A inutilidade das frentes parlamentares

Coluna Fogo Cruzado – 6 de maio de 2019

Deputados de primeiro mandato, como o pernambucano Sílvio Costa Filho, que ainda não conhecem bem todos os meandros da Câmara Federal, apostam na proposição de “frentes parlamentares” para ganhar notoriedade no Congresso. Silvinho é o autor e presidente da “Frente parlamentar mista (deputados e senadores) em defesa do novo pacto federativo” e nessa condição conseguiu aproximar-se do ministro Paulo Guedes, do governador João Doria (SP) e do senador Tasso Jereissati (PSDB-CE). O lucro da proposição foi o diálogo com esse trio, cuja influência na política nacional dispensa comentários, porém “novo pacto” não haverá porque não existe clima para isto. A promessa de “mais Brasil e menos Brasília”, feita pelo ministro da Economia, não passa de um slogan de campanha porque jamais será cumprida. Seria ótimo se ela saísse do papel, o que implicaria o redesenho do bolo tributário nacional. Mas se a União não admite perder receita para estados e municípios, que são os entes mais frágeis da federação e os que mais precisam de recursos para fazer face as suas demandas, como acreditar em “novo pacto?” Além do mais, a frente proposta pelo deputado pernambucano é apenas uma dentre as 94 que já foram instaladas no Congresso no curso deste ano, o que significa dizer que nenhuma delas terá utilidade.

Outras frentes inúteis

Outras “frentes parlamentares” inúteis instaladas na Câmara Federal nos últimos três meses: “Em defesa do Nordeste” (de autoria de Danilo Cabral-PSB), “Em defesa da convivência com o semiárido” (de autoria de Carlos Veras-PT) e “Em defesa da água no Nordeste” (de autoria de Fernando Rodolfo-PHS).

É “Paquinha” de novo

O deputado Antonio Moraes (PP) lançou com dois anos de antecedência o candidato do seu grupo à prefeitura de Macaparana, onde sua avó, Anita Moraes, foi prefeita na década de 50. Será o ex-prefeito “Paquinha” (PSDB), que ganhou em 2012 mas não foi reeleito em 2016. Perdeu para Maviael Cavalcanti (DEM), que será seu adversário de novo em 2020.

Não há solução

O secretário Pedro Eurico (Justiça e Direitos Humanos) ouviu recentemente de autoridades do Depen (Departamento Penitenciário Nacional) que são necessários R$ 93 bilhões nos próximos 10 anos para deixar os presídios nacionais em condições aceitáveis. Como esse dinheiro não existe, o problema continuará sem solução.

Na corda bamba

Ex-professor do senador Fernando Bezerra Coelho (MDB) na FGV de SP, o secretário da Receita Federal, Marcos Cintra, já foi desautorizado publicamente duas vezes pelo presidente Bolsonaro. Anunciou a criação de novos impostos, sem combinar com o presidente, que é radicalmente contra. Se escorregar de novo, será demitido.

Conselho de amigo

Se ouvisse a opinião do seu ex-vice, Raul Henry (MDB), Paulo Câmara abraçaria de corpo e alma a defesa da reforma previdenciária. É que Pernambuco não aguentará por muito tempo cobrir o déficit na sua folha de inativos, que totalizou R$ 2,7 bilhões em 2018. Há que se ter muito cuidado para não nos nivelarmos ao RJ, a MG e ao RS.

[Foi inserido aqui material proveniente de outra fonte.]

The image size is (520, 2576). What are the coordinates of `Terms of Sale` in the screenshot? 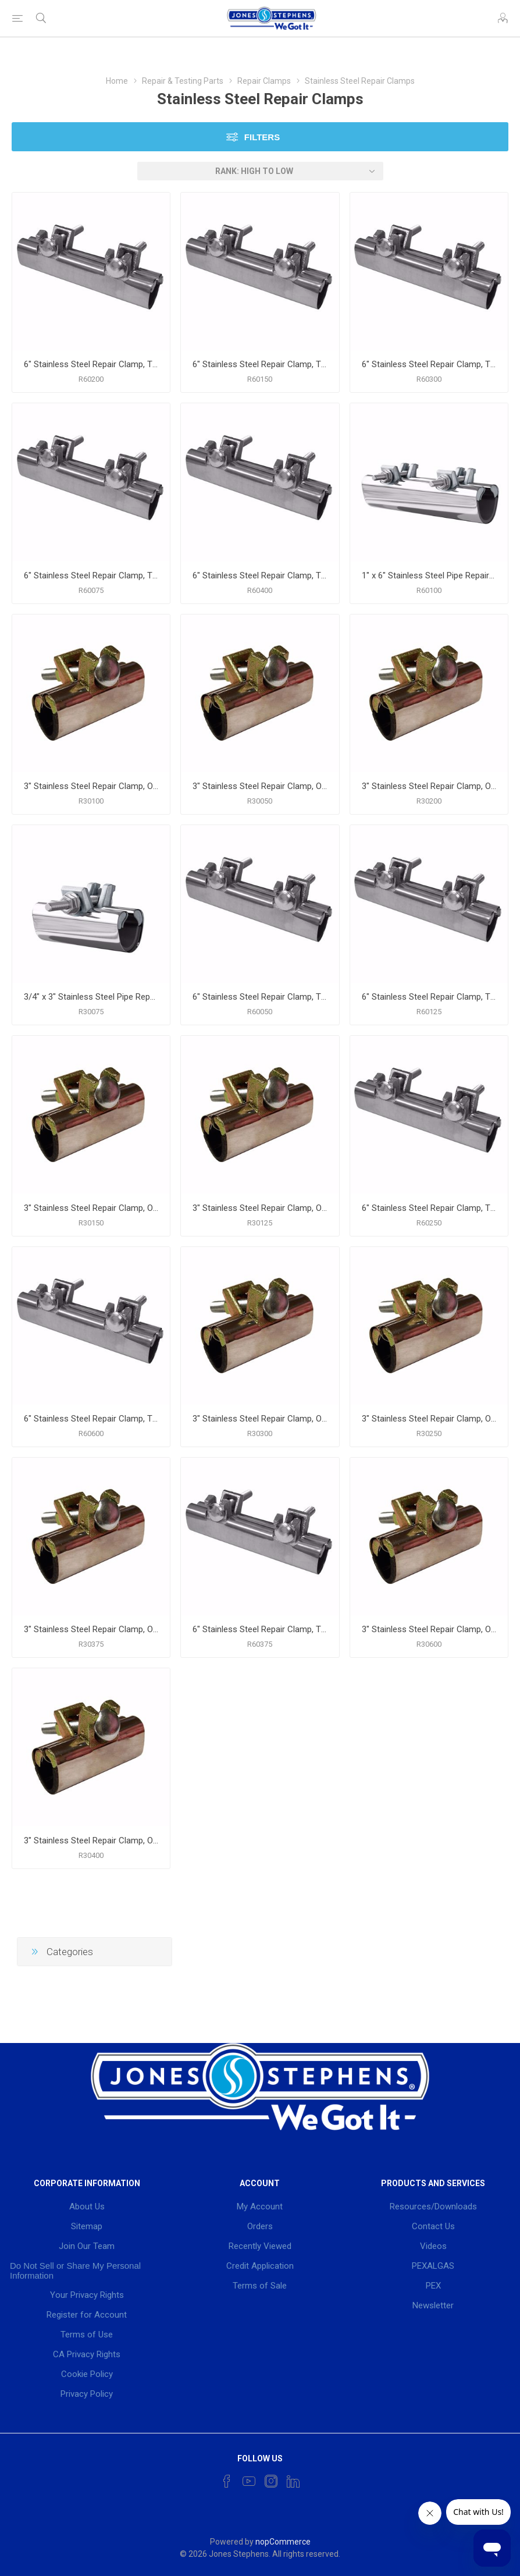 It's located at (260, 2285).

Para se livrar da diabetes

O ex-deputado Pedro Corrêa (PP) já informou à Justiça Federal de Curitiba que está esperando-se curar-se de uma gastrite para submeter-se a uma cirurgia bariátrica. “Não é para perder a barriga (perdeu 30 km depois da prisão) e sim para me livrar da diabetes, que está cada vez mais avançada”, disse ele.

Esquentando as turbinas

Yves Ribeiro (PSB) avalia a possibilidade de disputar a prefeitura de Paulista no próximo ano. Ele já foi prefeito (duas vezes) de Itapissuma, de Igarassu e de Paulista, mas atualmente está sem mandato. Concorreu em Igarassu em 2016, mas foi derrotado por Mário Ricardo (PTB).